Additional Blog entries can be found on the Developers page or in Category:Game Blogs

I don’t have anything against auctions. But in an MMO, an Auction House is shorthand for “everybody sells everything for the lowest price the market will bear.” This is not always good game design.

Guild Wars 2 just got its auction house online, and already the price of crafted items is reduced to the literal minimum, lower than the cost of the ingredients for those crafted items. Crafters have the most fun when they can sell items to other players and make a profit. It’s just not as fun when there are literally millions of crafters competing for customers.

Similarly, Diablo 3 suffers from its auction house. The core experience for most players of Diablo 2 was finding random loot drops, and in D3, the auction house steals the thunder from that idea. (And in this case, the “real money” part doesn’t matter: the non-real-money auction house does just as much damage.)

But I mean, what are you gonna do, not have an auction house in a modern MMO?

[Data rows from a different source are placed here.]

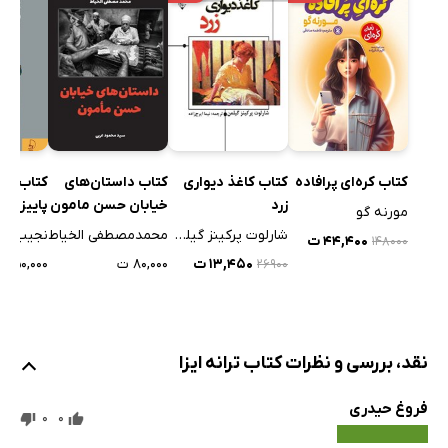
کتاب کره‌ای پرافاده
کتاب کاغذ دیواری
کتاب داستان‌های
کتاب پرس
زرد
خیابان حسن مامون
پاییز
مورنه گو
شارلوت پرکینز گیلمن
محمدمصطفی الخیاط
نجیب م
۴۴,۴۰۰ ت
۱۴۸۰۰۰
۱۳,۴۵۰ ت
۸۰,۰۰۰ ت
۳۵۰,۰۰۰ ت
۲۶۹۰۰
نقد، بررسی و نظرات کتاب ترانه ایزا
فروغ حیدری
0
0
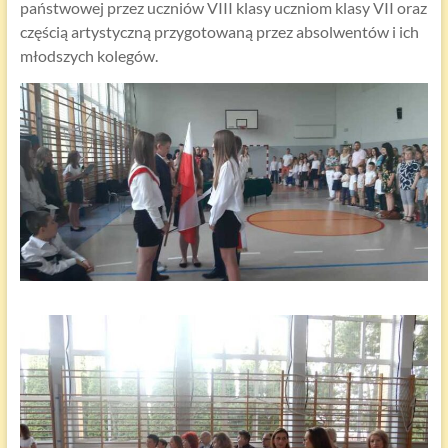
państwowej przez uczniów VIII klasy uczniom klasy VII oraz
częścią artystyczną przygotowaną przez absolwentów i ich
młodszych kolegów.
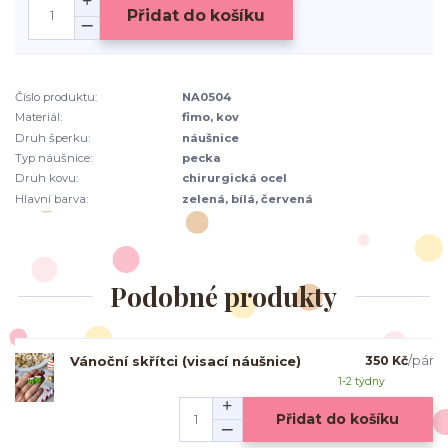
Přidat do košíku
Číslo produktu:
NA0504
Materiál:
fimo, kov
Druh šperku:
náušnice
Typ náušnice:
pecka
Druh kovu:
chirurgická ocel
Hlavní barva:
zelená, bílá, červená
Podobné produkty
Vánoční skřítci (visací náušnice)
350 Kč
/
pár
1-2 týdny
Přidat do košíku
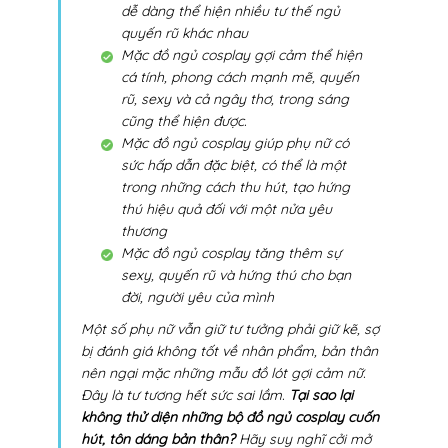
CHỈ BẰNG 1/2 GIÁ THỊ TRƯỜNG
BÁN LẺ GIÁ SỈ - GIAO TOÀN QUỐC
Không chỉ thể hiện cho một xu hướng, một sở
thích của một bộ phận người hâm mộ; phong
cách cosplay trong đồ ngủ cosplay có nhiều tác
dụng khác nhau. Một bộ đồ cosplay có thể đem
đến cho phái đẹp nhiều lợi ích không thể ngờ
đến:
Mặc đồ ngủ cosplay khiêu gợi giúp các
nàng tự tin, thoải mái hơn khi ngủ,
chất liệu mát mẻ, dễ dàng vận động,
dễ dàng thể hiện nhiều tư thế ngủ
quyến rũ khác nhau
Mặc đồ ngủ cosplay gợi cảm thể hiện
cá tính, phong cách mạnh mẽ, quyến
rũ, sexy và cả ngây thơ, trong sáng
cũng thể hiện được.
Mặc đồ ngủ cosplay giúp phụ nữ có
sức hấp dẫn đặc biệt, có thể là một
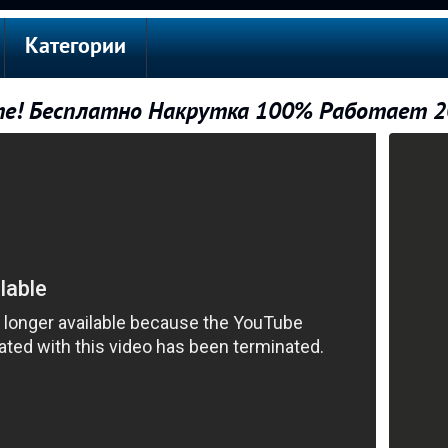
Категории
те! Бесплатно Накрутка 100% Работает 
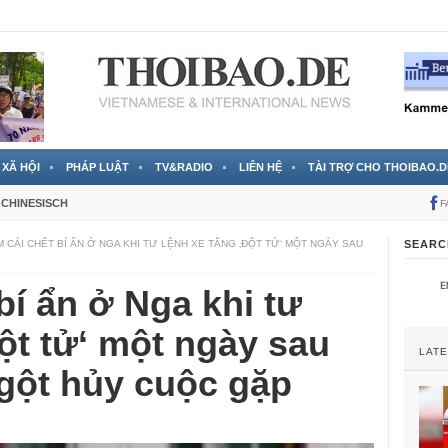
 đã được chính thức xác nhận
3 Jahren ago
XÃ HỘI
PHÁP LUẬT
TV&RADIO
LIÊN HỆ
TÀI TRỢ CHO THOIBAO.D
CHINESISCH
F
 CÁI CHẾT BÍ ẨN Ở NGA KHI TƯ LỆNH XE TĂNG ‚ĐỘT TỬ‘ MỘT NGÀY SAU
SEARC
bí ẩn ở Nga khi tư
đột tử‘ một ngày sau
LAT
ngột hủy cuộc gặp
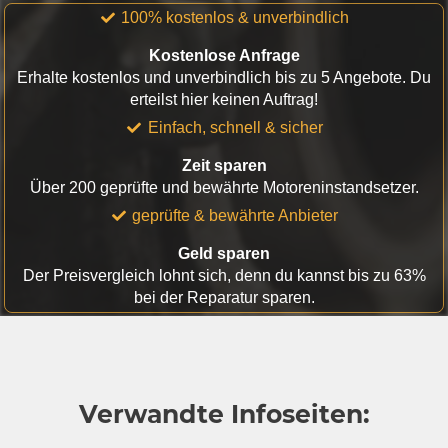
100% kostenlos & unverbindlich
Kostenlose Anfrage
Erhalte kostenlos und unverbindlich bis zu 5 Angebote. Du
erteilst hier keinen Auftrag!
Einfach, schnell & sicher
Zeit sparen
Über 200 geprüfte und bewährte Motoreninstandsetzer.
geprüfte & bewährte Anbieter
Geld sparen
Der Preisvergleich lohnt sich, denn du kannst bis zu 63%
bei der Reparatur sparen.
Verwandte Infoseiten:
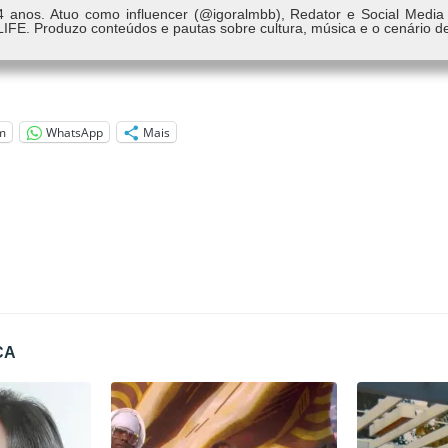
4 anos. Atuo como influencer (@igoralmbb), Redator e Social Media
LIFE. Produzo conteúdos e pautas sobre cultura, música e o cenário d
m
WhatsApp
Mais
CA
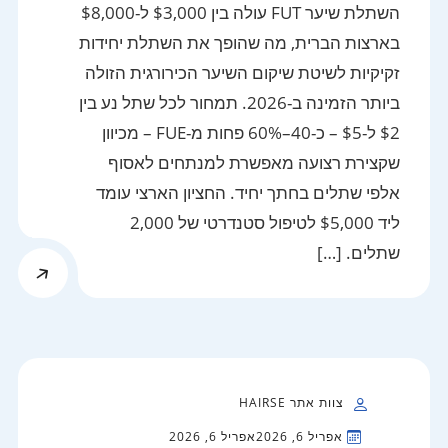
השתלת שיער FUT עולה בין $3,000 ל-$8,000
בארצות הברית, מה שהופך את השתלת יחידות
זקיקיות לשיטת שיקום השיער הכירורגית הזולה
ביותר הזמינה ב-2026. תמחור לכל שתל נע בין
$2 ל-$5 – כ-40–60% פחות מ-FUE – מכיוון
שקצירת רצועה מאפשרת למנתחים לאסוף
אלפי שתלים בחתך יחיד. החציון הארצי עומד
ליד $5,000 לטיפול סטנדרטי של 2,000
שתלים. […]
צוות אתר HAIRSE
אפריל 6, 2026
אפריל 6, 2026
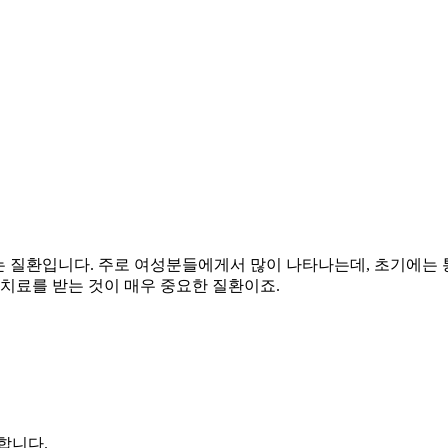
 질환입니다. 주로 여성분들에게서 많이 나타나는데, 초기에는 
 치료를 받는 것이 매우 중요한 질환이죠.
합니다.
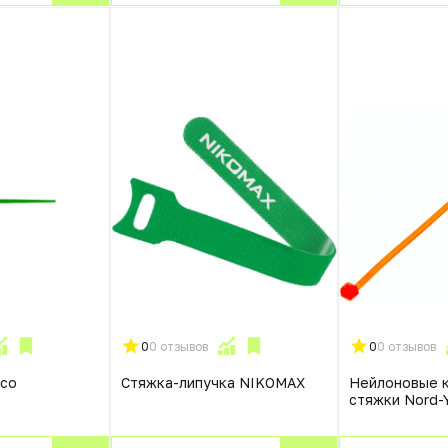
0
0 отзывов
0
0 отзывов
lco
Стяжка-липучка NIKOMAX
Нейлоновые 
стяжки Nord-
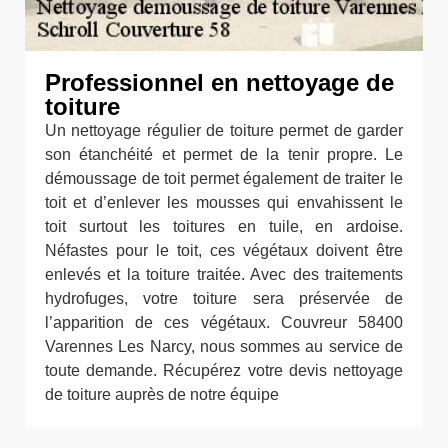
Professionnel en nettoyage de
toiture
Un nettoyage régulier de toiture permet de garder
son étanchéité et permet de la tenir propre. Le
démoussage de toit permet également de traiter le
toit et d’enlever les mousses qui envahissent le
toit surtout les toitures en tuile, en ardoise.
Néfastes pour le toit, ces végétaux doivent être
enlevés et la toiture traitée. Avec des traitements
hydrofuges, votre toiture sera préservée de
l’apparition de ces végétaux. Couvreur 58400
Varennes Les Narcy, nous sommes au service de
toute demande. Récupérez votre devis nettoyage
de toiture auprès de notre équipe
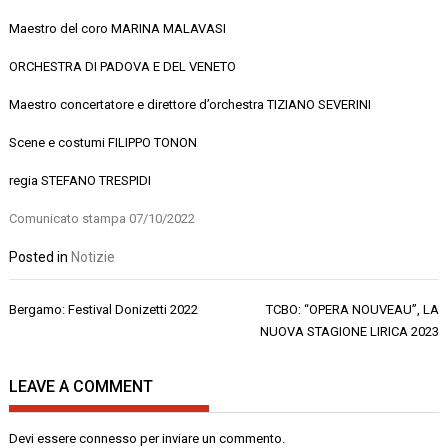
Maestro del coro MARINA MALAVASI
ORCHESTRA DI PADOVA E DEL VENETO
Maestro concertatore e direttore d’orchestra TIZIANO SEVERINI
Scene e costumi FILIPPO TONON
regia
STEFANO TRESPIDI
Comunicato stampa 07/10/2022
Posted in
Notizie
Navigazione
Bergamo: Festival Donizetti 2022
TCBO: “OPERA NOUVEAU”, LA
articoli
NUOVA STAGIONE LIRICA 2023
LEAVE A COMMENT
Devi essere
connesso
per inviare un commento.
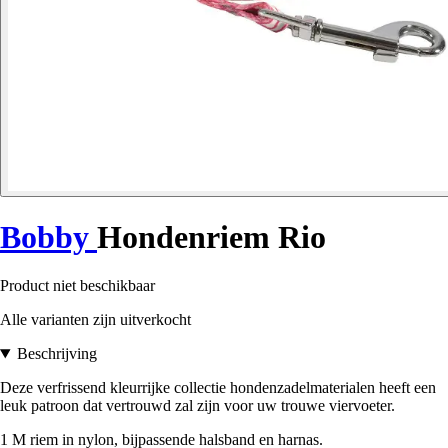
Bobby
Hondenriem Rio
Product niet beschikbaar
Alle varianten zijn uitverkocht
Beschrijving
Deze verfrissend kleurrijke collectie hondenzadelmaterialen heeft een
leuk patroon dat vertrouwd zal zijn voor uw trouwe viervoeter.
1 M riem in nylon, bijpassende halsband en harnas.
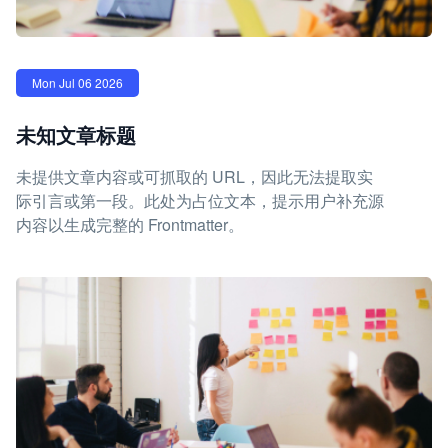
Mon Jul 06 2026
未知文章标题
未提供文章内容或可抓取的 URL，因此无法提取实
际引言或第一段。此处为占位文本，提示用户补充源
内容以生成完整的 Frontmatter。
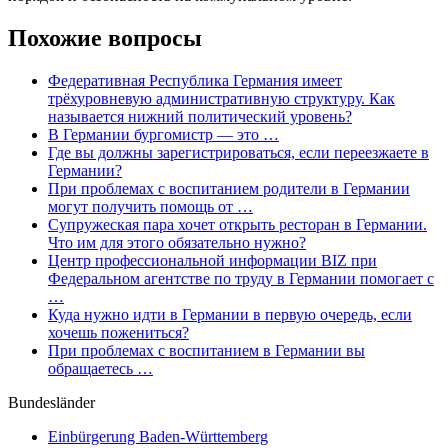
Похожие вопросы
Федеративная Республика Германия имеет
трёхуровневую административную структуру. Как
называется нижний политический уровень?
В Германии бургомистр — это …
Где вы должны зарегистрироваться, если переезжаете в
Германии?
При проблемах с воспитанием родители в Германии
могут получить помощь от …
Супружеская пара хочет открыть ресторан в Германии.
Что им для этого обязательно нужно?
Центр профессиональной информации BIZ при
Федеральном агентстве по труду в Германии помогает с
…
Куда нужно идти в Германии в первую очередь, если
хочешь пожениться?
При проблемах с воспитанием в Германии вы
обращаетесь …
Bundesländer
Einbürgerung
Baden-Württemberg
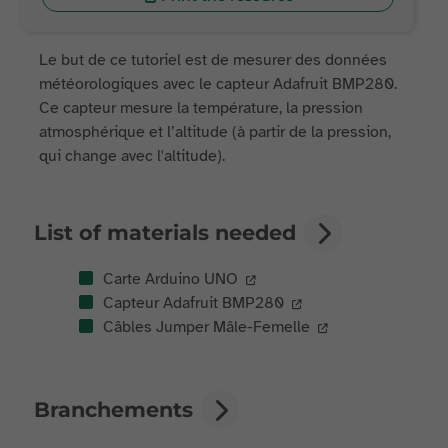
Le but de ce tutoriel est de mesurer des données
météorologiques avec le capteur Adafruit BMP280.
Ce capteur mesure la température, la pression
atmosphérique et l’altitude (à partir de la pression,
qui change avec l'altitude).
List of materials needed
Carte Arduino UNO
Capteur Adafruit BMP280
Câbles Jumper Mâle-Femelle
Branchements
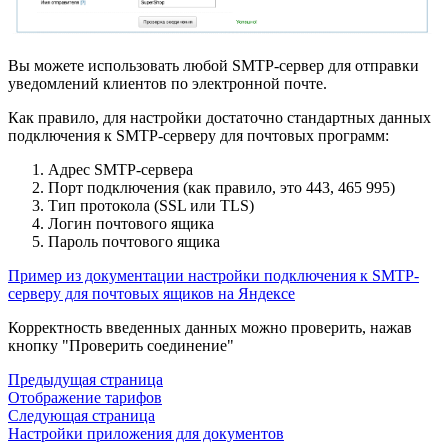
Вы можете использовать любой SMTP-сервер для отправки
уведомлений клиентов по электронной почте.
Как правило, для настройки достаточно стандартных данных
подключения к SMTP-серверу для почтовых программ:
Адрес SMTP-сервера
Порт подключения (как правило, это 443, 465 995)
Тип протокола (SSL или TLS)
Логин почтового ящика
Пароль почтового ящика
Пример из документации настройки подключения к SMTP-
серверу для почтовых ящиков на Яндексе
Корректность введенных данных можно проверить, нажав
кнопку "Проверить соединение"
Предыдущая страница
Отображение тарифов
Следующая страница
Настройки приложения для документов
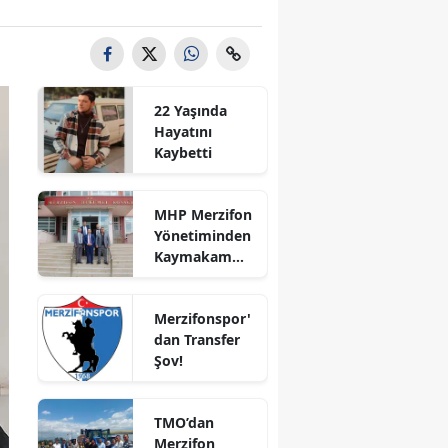
Bilecik
Bingöl
Bitlis
22 Yaşında
Hayatını
Bolu
Kaybetti
Burdur
MHP Merzifon
Bursa
Yönetiminden
Kaymakam
Çanakkale
Ahmet
Karaaslan'a
Çankırı
Merzifonspor'
Ziyaret
dan Transfer
Çorum
Şov!
Denizli
TMO’dan
Diyarbakır
Merzifon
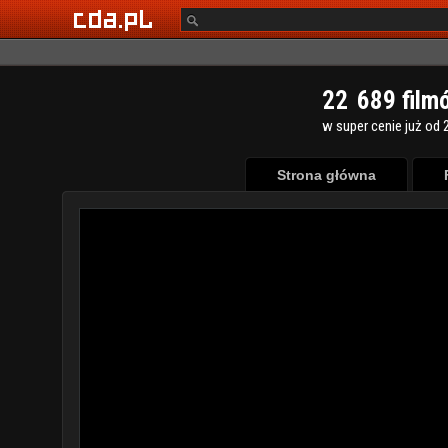
2
2
6
8
9
film
w super cenie już od 2
Strona główna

Sure! There’s no reason every MMO should have an auction house. Lots of MMOs implement it unthinkingly, because they believe it’s a mandatory back-of-the-box feature. Few MMO developers take the time to think about the ramifications of the feature.

But let’s consider Star Wars Galaxies. No auction house, and widely considered one of the best games for crafters. Coincidence? Not according to Raph Koster, the lead designer (emphasis from the original):

Fundamentally, though, the biggest difference has to do with the basic approach taken. You see, in Star Wars Galaxies we designed the economy to be a game, not a side effect. In particular, the merchant class was created to fulfill the fantasy of running your own business. It had features like decorating your shop because that is part of the fantasy of being a shopkeeper in a world such as that — to build up the equivalent of Watto’s junkyard, or a Trade Federation.

And this meant that above all, one feature could not exist: the auction house.

The point is that crafters don’t inherently get fun from an auction house. It creates a buyer’s market. If players have to go window-shopping among various player-run stores (like they did in SWG), players have a hard time telling what the absolute best price is. Therefore prices don’t rapidly dwindle to nothing, which means crafters get to have fun pretending to be craftsmen. They get to earn pretend money for their pretend items, and everybody’s happy.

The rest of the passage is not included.